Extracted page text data
☆ ☆ ☆ ☆ ☆ ☆ ☆
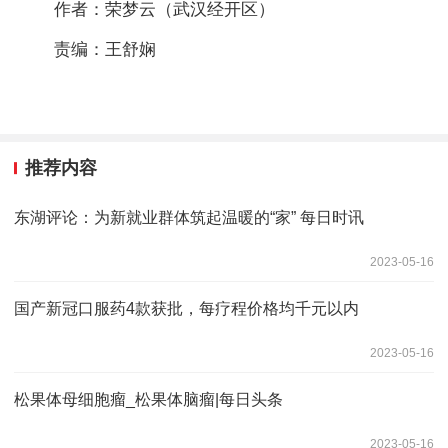
作者：荣梦云（武汉经开区）
责编：王舒娴
推荐内容
东湖评论：为新就业群体筑起温暖的“家” 每日时讯
2023-05-16
国产新冠口服药4款获批，每疗程价格均千元以内
2023-05-16
松果体母细胞瘤_松果体脑瘤|每日头条
2023-05-16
☆ ☆ ☆ ☆ ☆ ☆ ☆
# WHAT TO PRODUCE:
All the data above is to be transcribed exactly, with no pictures included.

# THE COMPLETED TASK:
作者：荣梦云（武汉经开区）
责编：王舒娴
推荐内容
东湖评论：为新就业群体筑起温暖的“家” 每日时讯
2023-05-16
国产新冠口服药4款获批，每疗程价格均千元以内
2023-05-16
松果体母细胞瘤_松果体脑瘤|每日头条
2023-05-16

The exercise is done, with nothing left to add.